Davenport’s Madison Elementary School is on fire, in a good way — since two new programs there are sparking creativity, community, self-esteem, love of reading and human potential among many African-American students there.
The school, at 116 E. Locust St., is partnering with the African American Leadership Society (AALS) of United Way Quad Cities, and several volunteers on these two potentially life-changing efforts:
Girls’ Mentorship Program – Girls on Fire
Pre-adolescent girls face a variety of problems that drastically differ from their male counterparts. Social media and pop culture are placing more pressure on girls, earlier in their lives, to look and act like adults, creating new levels of anxiety and self-consciousness that, in turn, interfere with the students’ education.
The Girls Mentorship Program aims to provide a safe space for young girls (grades 5 and 6) to convene weekly and discuss the ongoing struggles of being an adolescent in a society saturated by distorted, unrealistic social media standards.
Books & Barbers
When you look good, you feel good.
Sponsored by Quad City Bank & Trust, this program is inspired by old school, barbershop mentorship. Powered by male barbers and role models in the community, Books & Barbers aims to provide a safe space for young men at Madison.
Each month students will receive a no-cost haircut, literacy and hygiene kit and one-on-one time with dedicated volunteers.
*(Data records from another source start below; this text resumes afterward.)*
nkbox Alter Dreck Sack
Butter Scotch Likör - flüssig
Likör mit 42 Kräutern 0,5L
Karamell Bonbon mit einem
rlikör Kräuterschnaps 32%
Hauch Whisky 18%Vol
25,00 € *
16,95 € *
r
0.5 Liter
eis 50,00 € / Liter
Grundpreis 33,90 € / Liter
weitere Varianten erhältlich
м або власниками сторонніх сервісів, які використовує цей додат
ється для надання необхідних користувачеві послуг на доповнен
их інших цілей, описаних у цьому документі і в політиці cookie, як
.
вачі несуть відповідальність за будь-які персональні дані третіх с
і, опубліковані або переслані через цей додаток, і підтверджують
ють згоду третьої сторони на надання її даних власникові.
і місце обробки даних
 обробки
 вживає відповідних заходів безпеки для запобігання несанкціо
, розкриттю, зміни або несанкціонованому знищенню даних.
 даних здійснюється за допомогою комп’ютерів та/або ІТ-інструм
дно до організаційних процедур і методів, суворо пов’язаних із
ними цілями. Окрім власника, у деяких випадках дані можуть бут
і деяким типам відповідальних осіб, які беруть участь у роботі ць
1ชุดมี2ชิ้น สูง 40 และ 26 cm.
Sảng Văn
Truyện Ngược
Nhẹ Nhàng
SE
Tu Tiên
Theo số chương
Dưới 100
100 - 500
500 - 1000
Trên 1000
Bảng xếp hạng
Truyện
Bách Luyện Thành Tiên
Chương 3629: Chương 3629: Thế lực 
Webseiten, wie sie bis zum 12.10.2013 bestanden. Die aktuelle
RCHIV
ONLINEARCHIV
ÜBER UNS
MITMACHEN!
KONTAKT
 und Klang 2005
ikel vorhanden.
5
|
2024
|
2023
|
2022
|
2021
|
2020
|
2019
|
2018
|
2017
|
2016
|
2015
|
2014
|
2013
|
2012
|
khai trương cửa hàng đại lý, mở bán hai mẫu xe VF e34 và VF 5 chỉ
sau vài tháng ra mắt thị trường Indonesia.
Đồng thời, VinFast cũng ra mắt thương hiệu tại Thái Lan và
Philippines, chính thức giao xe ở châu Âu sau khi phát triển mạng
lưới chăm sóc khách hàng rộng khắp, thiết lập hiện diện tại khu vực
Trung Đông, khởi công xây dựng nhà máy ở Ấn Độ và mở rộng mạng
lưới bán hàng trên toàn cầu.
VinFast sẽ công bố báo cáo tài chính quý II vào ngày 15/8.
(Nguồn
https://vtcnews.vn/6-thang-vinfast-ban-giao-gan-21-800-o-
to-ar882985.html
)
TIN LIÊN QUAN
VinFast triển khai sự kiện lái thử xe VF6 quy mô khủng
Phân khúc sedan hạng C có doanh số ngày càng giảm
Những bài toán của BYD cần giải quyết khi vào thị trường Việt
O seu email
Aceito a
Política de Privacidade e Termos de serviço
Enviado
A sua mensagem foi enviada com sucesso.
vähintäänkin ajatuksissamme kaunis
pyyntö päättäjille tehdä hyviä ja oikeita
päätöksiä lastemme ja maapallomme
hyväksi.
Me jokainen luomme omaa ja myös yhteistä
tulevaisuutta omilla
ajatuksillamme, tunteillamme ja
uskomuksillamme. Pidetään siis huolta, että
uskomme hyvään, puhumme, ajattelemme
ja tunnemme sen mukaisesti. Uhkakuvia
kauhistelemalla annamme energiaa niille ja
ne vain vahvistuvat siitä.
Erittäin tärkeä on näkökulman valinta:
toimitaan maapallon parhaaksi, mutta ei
Power unfurls in a girl at school
like the first pages of a book unwritten,
She’s a story waiting to ignite.
An educated girl is like the question the first rain
tosses at the earth
after the drought —
Are you ready to start again?
For the International Day of the Girl in 2017, then-19-year-old Gorman — the first-ever Youth Poet Laureate of the United States — composed “Day of the Girl: The Power of Firsts,” a poem highlighting the resilience of girls and women. The AALS (which began here in 2019) aims to instill resilience, self-confidence and empowerment among the Madison students, to help close the expanding racial opportunity gap in the Quad Cities.
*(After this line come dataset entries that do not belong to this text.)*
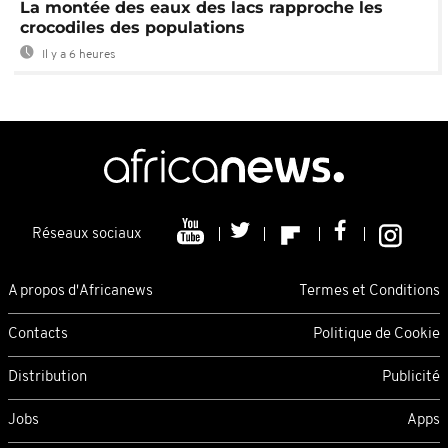
La montée des eaux des lacs rapproche les
crocodiles des populations
Il y a 6 heures
Réseaux sociaux
A propos d'Africanews
Termes et Conditions
Contacts
Politique de Cookie
Distribution
Publicité
Jobs
Apps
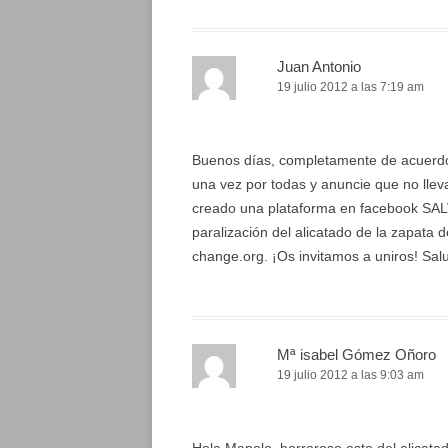
Juan Antonio
19 julio 2012 a las 7:19 am
Buenos días, completamente de acuerdo
una vez por todas y anuncie que no llev
creado una plataforma en facebook SA
paralización del alicatado de la zapata
change.org. ¡Os invitamos a uniros! Sal
Mª isabel Gómez Oñoro
19 julio 2012 a las 9:03 am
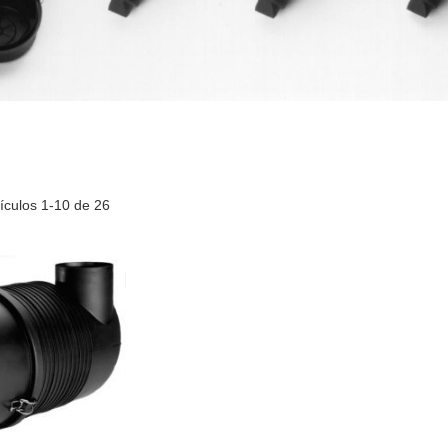
tículos
1
-
10
de
26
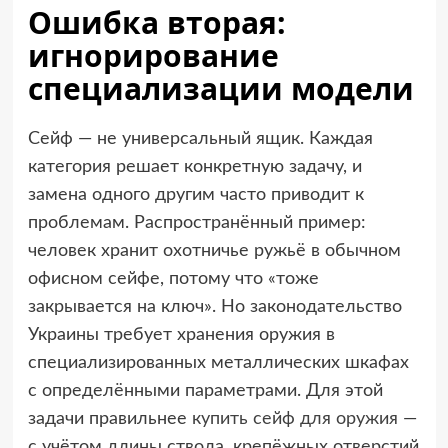
Ошибка вторая:
игнорирование
специализации модели
Сейф — не универсальный ящик. Каждая
категория решает конкретную задачу, и
замена одного другим часто приводит к
проблемам. Распространённый пример:
человек хранит охотничье ружьё в обычном
офисном сейфе, потому что «тоже
закрывается на ключ». Но законодательство
Украины требует хранения оружия в
специализированных металлических шкафах
с определёнными параметрами. Для этой
задачи правильнее
купить сейф для оружия
—
с учётом длины ствола, крепёжных отверстий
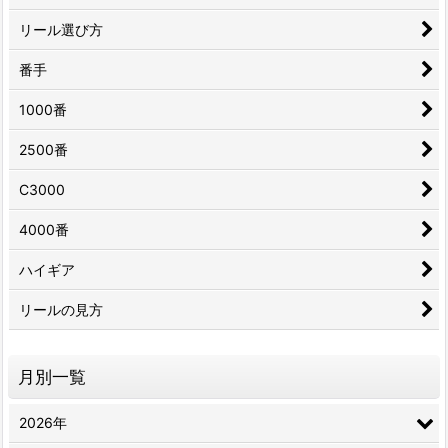
リール選び方
番手
1000番
2500番
C3000
4000番
ハイギア
リールの見方
月別一覧
2026年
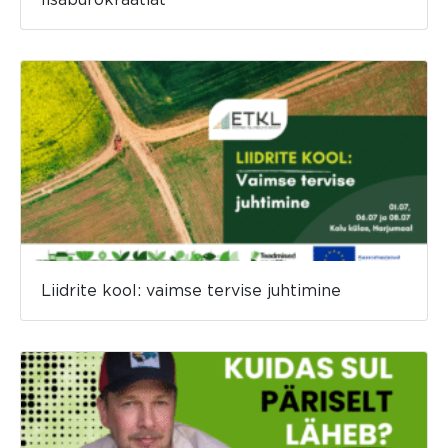
Liidrite kool: vaimse tervise juhtimine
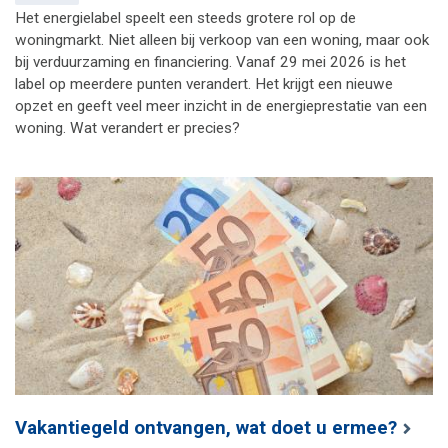
Het energielabel speelt een steeds grotere rol op de
woningmarkt. Niet alleen bij verkoop van een woning, maar ook
bij verduurzaming en financiering. Vanaf 29 mei 2026 is het
label op meerdere punten verandert. Het krijgt een nieuwe
opzet en geeft veel meer inzicht in de energieprestatie van een
woning. Wat verandert er precies?
Vakantiegeld ontvangen, wat doet u ermee?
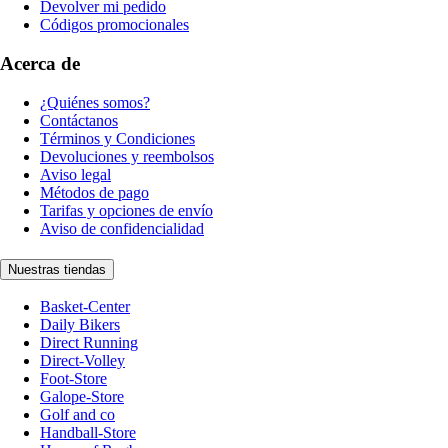
Devolver mi pedido
Códigos promocionales
Acerca de
¿Quiénes somos?
Contáctanos
Términos y Condiciones
Devoluciones y reembolsos
Aviso legal
Métodos de pago
Tarifas y opciones de envío
Aviso de confidencialidad
Nuestras tiendas
Basket-Center
Daily Bikers
Direct Running
Direct-Volley
Foot-Store
Galope-Store
Golf and co
Handball-Store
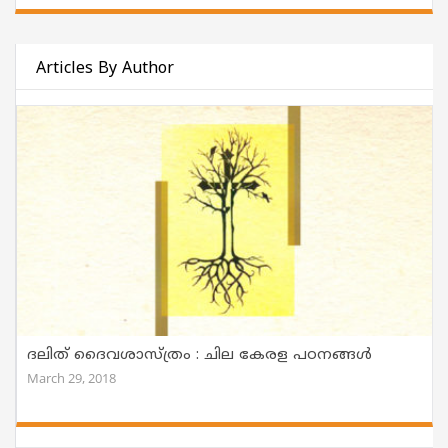
Articles By Author
ദലിത് ദൈവശാസ്ത്രം : ചില കേരള പഠനങ്ങള്‍
March 29, 2018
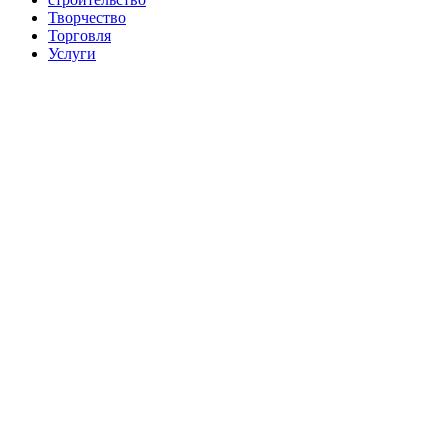
Творчество
Торговля
Услуги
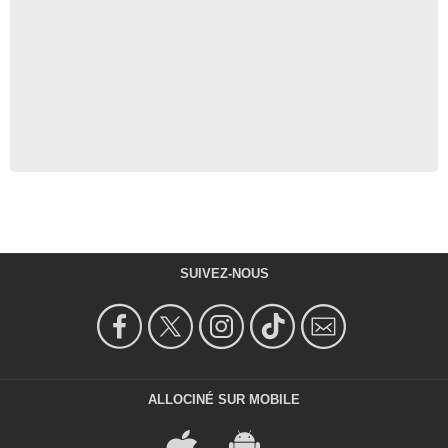
SUIVEZ-NOUS
ALLOCINÉ SUR MOBILE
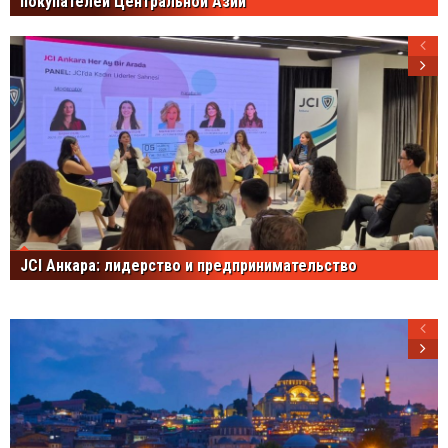
покупателей Центральной Азии
JCI Анкара: лидерство и предпринимательство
Closing the gap means reducing and ultimately eliminating disparities and opportunity differentials for human potential and economic contributions by people of color, according to unitedwayqc.org. While 27% of white QC students do not read at grade level by 3rd grade, 57% of Black students in the area do not, according to United Way. Also, 59% of Black households in the QC do not make a living wage.
United Way’s AALS seeks to “foster the next generation of local Black leaders and give every African-American child in every Quad Cities neighborhood an equal opportunity to succeed.”
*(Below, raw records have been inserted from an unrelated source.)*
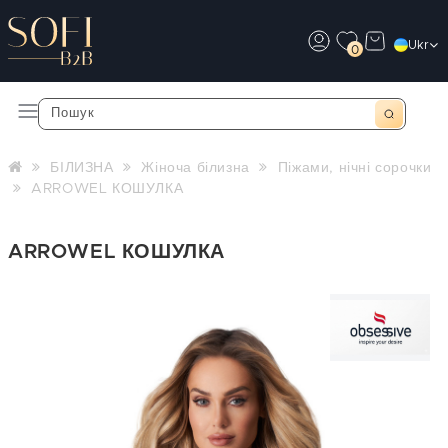
Ukr
0
БІЛИЗНА
Жіноча білизна
Піжами, нічні сорочки
ARROWEL КОШУЛКА
ARROWEL КОШУЛКА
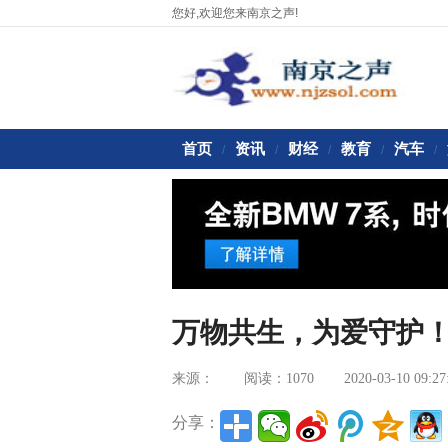
您好,欢迎您来南京之声!
首页
资讯
财经
教育
汽车
/
/
/
/
/
万物共生，为爱守护
来源：
阅读：1070
2020-03-10 09:27
分享：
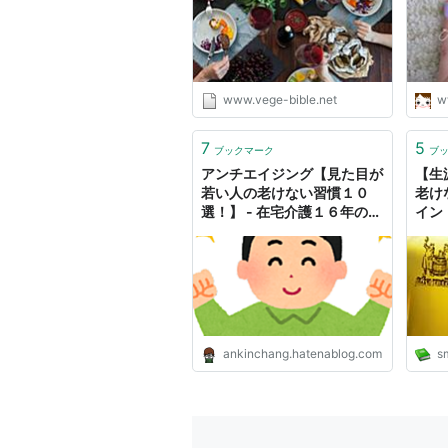
www.vege-bible.net
w
7
5
ブックマーク
ブ
アンチエイジング【見た目が
【生
若い人の老けない習慣１０
老け
選！】 - 在宅介護１６年の闘
イン
い。
ankinchang.hatenablog.com
sm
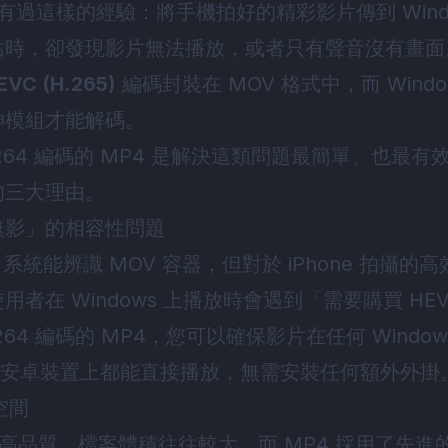
一定有過這樣的經驗：將手機拍好的精彩影片傳到 Wind
站時，卻發現影片無法播放，或者只有聲音沒有畫面
EVC (H.265)
編碼封裝在 MOV 格式中，而 Wind
伸模組才能解碼。
H.264 編碼的 MP4 是解決這類問題最簡單、也最
的三大理由。
聲無影」的相容性問題
s 系統能辨識 MOV 容器，但對於 iPhone 拍攝的高效
者在 Windows 上播放時會遇到「需要購買 HE
264 編碼的 MP4，您可以確保影片在任何 Windo
 簡報或安卓裝置上都能直接播放，無需安裝任何額外外掛
空間
求高品質，檔案體積往往較大。而 MP4 採用了先進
United Way president/CEO Rene Gellerman recently praised Kayla Babers, the AALS manager, for leading the new programs, noting of the video:
“It’s the culminating project from weeks of relationship building, mentoring and learning with 5th – 6th grade girls at Madison Elementary School, an AALS Community School partner,” Gellerman posted. “The girls studied Amanda Gorman, discussed what her poetry means to them and then recited this poem for a video project.
“I’m grateful to Kayla and our partners at Love Girls Magazine for injecting belief and hopefulness in the lives of the students at Madison,” Gellerman said. “Belief and hopefulness are the two most powerful determinants to success and these girls will be closer to developing their full potential because of this Girls Mentoring program made possible by the generous support of our community. I am ecstatic to have Kayla and AALS leaders on our team – leading by example, opening doors and working to make an impact in the Quad Cities.”
Passionate about the programs
Babers is a 28-year-old Rock Island High alum (and Illinois State graduate), whose younger sister Jasmine founded Love Girls Magazine at age 15 (she’s now 26) as a way to combat bullying and promote self-esteem among young women. Among Jasmine’s many awards was in 2015, when she was named a winner of the prestigious Peace First Awards, which included a $25,000 two-year fellowship prize.
Kayla has been on the magazine’s board since 2013. She was a web coordinator at Deere & Co., from 2018 until early 2020, and started with United Way in May 2020. The AALS started in 2019, and Babers’ position was unfilled for several months before she came on.
“It was stressful; I’m an extroverted introvert,” she said this week of starting during COVID. “I’m a visual person, I like to see things. So being at home behind a computer screen, it was really hard to connect with people and feel the vibe. It was rough.”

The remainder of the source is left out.